Brüssel, 20.05.2021. Noch immer laufen die Verhandlungen zwischen EU Parlament, Agrarministerrat und EU Kommission zur finalen Ausgestaltung des europäischen Rahmens der künftigen GAP. Auf diesen sgn. Trilogen baut am Ende die nationale Umsetzung durch die Strategiepläne etwa in Deutschland auf, welche momentan parallel im Bundestag diskutiert wird. Inzwischen gab es mehrere Verhandlungsrunden und eine Vielzahl von technischen Arbeitsgruppen, Trilogen, politischen Trilogen und Super-Trilogen konnte eine Einigung noch nicht herbeiführen (siehe hier). Nun soll es die nächste Superlative richten, in Form eines (in den Worten des EU-Agrarkommissars Wojciechowski) Jumbo-Trilogs vom 25. bis 26.Mai. Inzwischen ist der Zeitdruck so groß, dass es dieses Mal tatsächlich klappen könnte, auch weil die EU Agrarminister persönlich anwesend sein werden, um die Verhandlungen zu begleiten.
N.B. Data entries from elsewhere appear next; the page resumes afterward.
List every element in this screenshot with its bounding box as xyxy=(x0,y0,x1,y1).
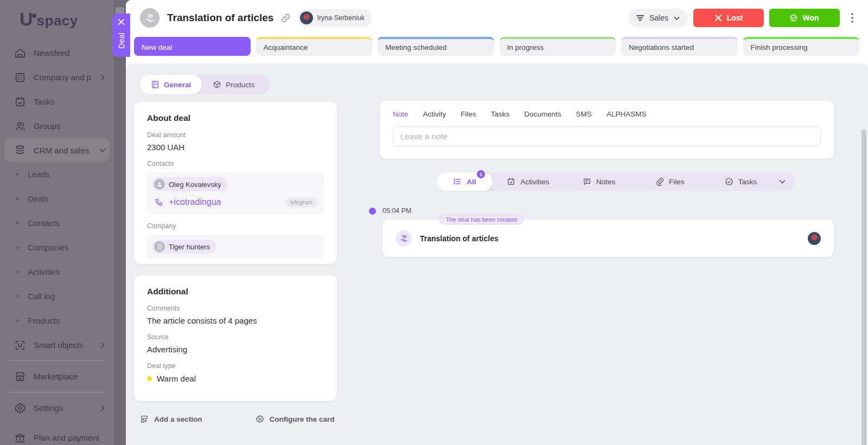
marketplace-icon xyxy=(14,371,26,383)
link-icon[interactable] xyxy=(281,14,290,23)
sidebar-item-smart-objects[interactable]: Smart objects xyxy=(0,333,114,357)
tab-general[interactable]: General xyxy=(140,75,202,94)
card-heading: About deal xyxy=(147,113,324,123)
bullet-icon xyxy=(16,270,19,273)
stage-acquaintance[interactable]: Acquaintance xyxy=(256,37,373,56)
sidebar-subitem-activities[interactable]: Activities xyxy=(0,260,114,284)
sidebar-subitem-call-log[interactable]: Call log xyxy=(0,284,114,308)
field-label: Deal amount xyxy=(147,131,324,139)
composer-tab-files[interactable]: Files xyxy=(461,110,476,118)
deal-event-icon xyxy=(395,230,412,247)
sidebar-subitem-companies[interactable]: Companies xyxy=(0,235,114,260)
composer-tab-alphasms[interactable]: ALPHASMS xyxy=(607,110,647,118)
tab-products[interactable]: Products xyxy=(202,75,265,94)
composer-tab-note[interactable]: Note xyxy=(393,110,409,118)
add-section-button[interactable]: Add a section xyxy=(140,415,202,423)
more-menu-icon[interactable] xyxy=(847,12,857,24)
sidebar-item-settings[interactable]: Settings xyxy=(0,396,114,420)
composer-tab-sms[interactable]: SMS xyxy=(576,110,592,118)
sidebar-item-newsfeed[interactable]: Newsfeed xyxy=(0,41,114,65)
filter-tasks[interactable]: Tasks xyxy=(705,172,776,191)
vertical-scrollbar[interactable] xyxy=(861,130,866,445)
pipeline-stages: New deal Acquaintance Meeting scheduled … xyxy=(126,33,868,56)
funnel-label: Sales xyxy=(649,14,668,22)
bullet-icon xyxy=(16,295,19,298)
products-icon xyxy=(213,80,221,89)
bullet-icon xyxy=(16,173,19,176)
subitem-label: Activities xyxy=(28,267,60,276)
filter-all[interactable]: All 1 xyxy=(437,172,493,191)
event-title: Translation of articles xyxy=(420,234,499,243)
composer-tab-documents[interactable]: Documents xyxy=(524,110,561,118)
owner-name: Iryna Serbeniuk xyxy=(317,14,365,22)
owner-chip[interactable]: Iryna Serbeniuk xyxy=(298,9,372,27)
filter-notes[interactable]: Notes xyxy=(564,172,635,191)
filter-files[interactable]: Files xyxy=(635,172,706,191)
stage-label: In progress xyxy=(507,43,544,51)
card-tabs: General Products xyxy=(140,75,270,94)
stage-meeting-scheduled[interactable]: Meeting scheduled xyxy=(378,37,494,56)
smart-objects-icon xyxy=(14,339,26,351)
sidebar-subitem-deals[interactable]: Deals xyxy=(0,186,114,211)
deal-slideover-tab[interactable]: Deal xyxy=(112,14,130,57)
sidebar-item-groups[interactable]: Groups xyxy=(0,114,114,138)
logo-text: spacy xyxy=(37,12,78,29)
sidebar-subitem-contacts[interactable]: Contacts xyxy=(0,211,114,235)
composer-tab-tasks[interactable]: Tasks xyxy=(491,110,510,118)
sidebar: U spacy Newsfeed Company and pe... Tasks… xyxy=(0,0,114,445)
groups-icon xyxy=(14,120,26,132)
sidebar-subitem-products[interactable]: Products xyxy=(0,308,114,333)
sidebar-item-tasks[interactable]: Tasks xyxy=(0,89,114,114)
stage-finish-processing[interactable]: Finish processing xyxy=(743,37,860,56)
close-icon[interactable] xyxy=(118,18,125,25)
sidebar-item-label: Settings xyxy=(34,403,91,412)
note-input[interactable] xyxy=(393,126,821,146)
divider xyxy=(9,360,105,361)
sidebar-item-plan-and-payment[interactable]: Plan and payment xyxy=(0,425,114,445)
stage-in-progress[interactable]: In progress xyxy=(500,37,616,56)
deal-content: General Products About deal Deal amount … xyxy=(126,63,868,445)
filter-label: Activities xyxy=(520,178,549,186)
stage-new-deal[interactable]: New deal xyxy=(134,37,251,56)
page-title: Translation of articles xyxy=(167,12,273,24)
chevron-down-icon[interactable] xyxy=(778,178,786,185)
contacts-box: Oleg Kovalevsky +icotradingua telegram xyxy=(147,172,324,214)
configure-card-button[interactable]: Configure the card xyxy=(256,415,335,423)
subitem-label: Call log xyxy=(28,292,55,301)
chevron-right-icon xyxy=(99,404,106,412)
subitem-label: Deals xyxy=(28,194,48,203)
sidebar-item-company-and-people[interactable]: Company and pe... xyxy=(0,65,114,89)
composer-tab-activity[interactable]: Activity xyxy=(423,110,446,118)
deal-avatar-icon xyxy=(140,8,159,28)
comments-value[interactable]: The article consists of 4 pages xyxy=(147,316,324,325)
stage-negotiations-started[interactable]: Negotiations started xyxy=(621,37,738,56)
source-value[interactable]: Advertising xyxy=(147,345,324,354)
feed-filter-bar: All 1 Activities Notes Files Tasks xyxy=(437,172,795,191)
company-chip[interactable]: Tiger hunters xyxy=(152,240,216,254)
lost-button[interactable]: Lost xyxy=(693,9,764,27)
field-label: Contacts xyxy=(147,160,324,167)
sidebar-item-marketplace[interactable]: Marketplace xyxy=(0,364,114,389)
filter-activities[interactable]: Activities xyxy=(493,172,564,191)
gear-icon xyxy=(256,415,264,423)
check-circle-icon xyxy=(790,14,797,22)
won-button[interactable]: Won xyxy=(769,9,840,27)
chevron-right-icon xyxy=(99,74,106,81)
crm-icon xyxy=(14,144,26,156)
sidebar-subitem-leads[interactable]: Leads xyxy=(0,162,114,186)
action-label: Add a section xyxy=(154,415,202,423)
sidebar-item-label: Marketplace xyxy=(34,372,106,381)
general-icon xyxy=(151,80,159,89)
owner-avatar xyxy=(300,11,313,24)
deal-amount-value[interactable]: 2300 UAH xyxy=(147,143,324,152)
sidebar-item-crm-and-sales[interactable]: CRM and sales xyxy=(4,138,110,162)
phone-link[interactable]: +icotradingua xyxy=(169,197,221,207)
contact-name: Oleg Kovalevsky xyxy=(169,180,221,189)
add-section-icon xyxy=(140,415,149,423)
deal-type-value[interactable]: Warm deal xyxy=(157,374,196,383)
funnel-select[interactable]: Sales xyxy=(628,9,688,27)
uspacy-logo[interactable]: U spacy xyxy=(0,0,114,30)
timeline-event-card[interactable]: The deal has been created Translation of… xyxy=(382,220,834,257)
subitem-label: Products xyxy=(28,316,60,325)
contact-chip[interactable]: Oleg Kovalevsky xyxy=(152,177,228,191)
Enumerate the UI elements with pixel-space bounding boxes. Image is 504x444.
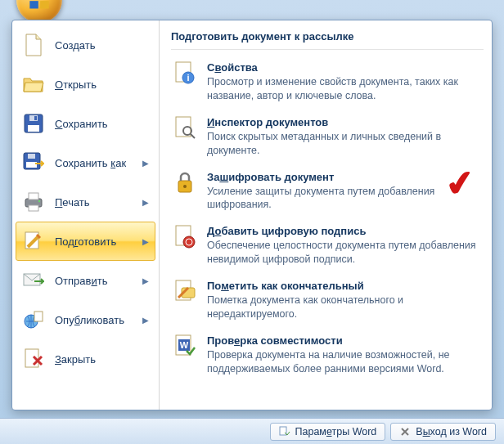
mark-final-icon	[173, 280, 197, 304]
menu-item-print[interactable]: Печать ▶	[16, 182, 155, 222]
menu-item-label: Сохранить как	[55, 157, 133, 169]
exit-icon	[399, 426, 411, 437]
item-description: Пометка документа как окончательного и н…	[207, 294, 482, 321]
print-icon	[22, 191, 45, 213]
svg-point-14	[38, 200, 40, 202]
svg-rect-10	[28, 154, 35, 159]
submenu-arrow-icon: ▶	[142, 198, 149, 207]
menu-item-label: Создать	[55, 39, 149, 52]
item-body: Свойства Просмотр и изменение свойств до…	[207, 61, 482, 103]
item-description: Просмотр и изменение свойств документа, …	[207, 75, 482, 103]
menu-item-open[interactable]: Открыть	[16, 65, 155, 104]
prepare-sign[interactable]: Добавить цифровую подпись Обеспечение це…	[171, 218, 484, 273]
menu-item-label: Подготовить	[55, 235, 133, 248]
item-title: Инспектор документов	[207, 116, 482, 128]
prepare-inspect[interactable]: Инспектор документов Поиск скрытых метад…	[171, 110, 484, 164]
prepare-compatibility[interactable]: W Проверка совместимости Проверка докуме…	[171, 328, 484, 383]
item-title: Свойства	[207, 61, 482, 74]
menu-item-label: Опубликовать	[55, 314, 133, 326]
item-body: Пометить как окончательный Пометка докум…	[207, 280, 482, 321]
prepare-submenu: Подготовить документ к рассылке i Свойст…	[160, 20, 492, 410]
prepare-icon	[22, 230, 45, 253]
menu-item-send[interactable]: Отправить ▶	[16, 261, 155, 300]
open-folder-icon	[22, 73, 45, 96]
item-title: Добавить цифровую подпись	[207, 225, 482, 237]
options-icon	[279, 426, 290, 437]
svg-rect-12	[29, 193, 38, 200]
svg-rect-18	[34, 312, 43, 321]
prepare-mark-final[interactable]: Пометить как окончательный Пометка докум…	[171, 273, 484, 328]
submenu-arrow-icon: ▶	[142, 276, 149, 285]
submenu-arrow-icon: ▶	[142, 316, 149, 325]
button-label: Параметры Word	[295, 426, 377, 437]
encrypt-icon	[173, 171, 197, 195]
menu-item-prepare[interactable]: Подготовить ▶	[16, 222, 155, 261]
menu-item-save-as[interactable]: Сохранить как ▶	[16, 143, 155, 182]
inspect-icon	[173, 116, 197, 141]
save-icon	[22, 112, 45, 135]
menu-footer: Параметры Word Выход из Word	[0, 418, 504, 444]
item-title: Пометить как окончательный	[207, 280, 482, 292]
svg-text:W: W	[180, 340, 189, 350]
item-description: Поиск скрытых метаданных и личных сведен…	[207, 130, 482, 158]
save-as-icon	[22, 151, 45, 174]
svg-text:i: i	[187, 73, 189, 83]
item-description: Проверка документа на наличие возможност…	[207, 348, 482, 376]
menu-item-close[interactable]: Закрыть	[16, 339, 155, 379]
submenu-header: Подготовить документ к рассылке	[171, 27, 484, 50]
item-body: Инспектор документов Поиск скрытых метад…	[207, 116, 482, 158]
submenu-arrow-icon: ▶	[142, 237, 149, 246]
item-title: Зашифровать документ	[207, 171, 482, 183]
menu-item-label: Открыть	[55, 78, 149, 91]
menu-item-label: Сохранить	[55, 118, 149, 130]
svg-point-28	[183, 236, 195, 248]
new-document-icon	[22, 34, 45, 56]
menu-item-label: Отправить	[55, 275, 133, 287]
close-document-icon	[22, 348, 45, 370]
office-menu: Создать Открыть Сохранить Сохранить как …	[11, 20, 493, 410]
item-body: Зашифровать документ Усиление защиты док…	[207, 171, 482, 213]
properties-icon: i	[173, 61, 197, 86]
menu-item-new[interactable]: Создать	[16, 25, 155, 65]
svg-rect-13	[29, 205, 38, 211]
menu-item-label: Печать	[55, 196, 133, 209]
primary-command-list: Создать Открыть Сохранить Сохранить как …	[12, 20, 160, 410]
item-description: Усиление защиты документа путем добавлен…	[207, 185, 482, 213]
prepare-properties[interactable]: i Свойства Просмотр и изменение свойств …	[171, 55, 484, 110]
svg-point-26	[183, 185, 187, 188]
svg-rect-3	[40, 1, 48, 8]
svg-rect-2	[29, 1, 38, 8]
button-label: Выход из Word	[416, 426, 487, 437]
send-icon	[22, 269, 45, 292]
exit-word-button[interactable]: Выход из Word	[390, 423, 496, 441]
menu-item-publish[interactable]: Опубликовать ▶	[16, 300, 155, 339]
item-description: Обеспечение целостности документа путем …	[207, 239, 482, 267]
svg-rect-5	[28, 125, 39, 132]
compatibility-icon: W	[173, 334, 197, 359]
svg-rect-7	[34, 116, 37, 120]
item-body: Проверка совместимости Проверка документ…	[207, 334, 482, 376]
prepare-encrypt[interactable]: Зашифровать документ Усиление защиты док…	[171, 164, 484, 219]
word-options-button[interactable]: Параметры Word	[270, 423, 386, 441]
item-title: Проверка совместимости	[207, 334, 482, 347]
signature-icon	[173, 225, 197, 249]
menu-item-label: Закрыть	[55, 353, 149, 366]
item-body: Добавить цифровую подпись Обеспечение це…	[207, 225, 482, 267]
submenu-arrow-icon: ▶	[142, 159, 149, 168]
publish-icon	[22, 308, 45, 331]
office-logo-icon	[28, 0, 51, 11]
menu-item-save[interactable]: Сохранить	[16, 104, 155, 143]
NABU-GAP-Ticker: EU Agrarrat – Europa der zwei Geschwindigkeiten

Brüssel, 27.04.2021. Noch verhandeln sie, aber das Ende scheint zumindest in Sicht zu sein. Nach langer Pause soll ab diesem Freitag (30.4.) der Trilog zwischen EU Kommission, Rat und Europäischem Parlament wieder über die grüne Architektur der künftigen GAP beraten. Dann werden wichtige Themen wie die Höhe und Ausgestaltung der neuen Eco-Schemes oder die Konditionalität zum ersten Mal seit Dezember wieder auf der Agenda stehen. Wie eine Einigung tatsächlich aussehen könnte steht jedoch noch in den Sternen. Bei zentralen Fragen liegen noch massive Gräben v.a. zwischen den am Ende entscheidenden Rat und Parlament. So fordert das Parlament eine Zweckbindung von 30% der 1.Säule für die Öko-Regelungen, während der Rat diese auf 20% begrenzen möchte.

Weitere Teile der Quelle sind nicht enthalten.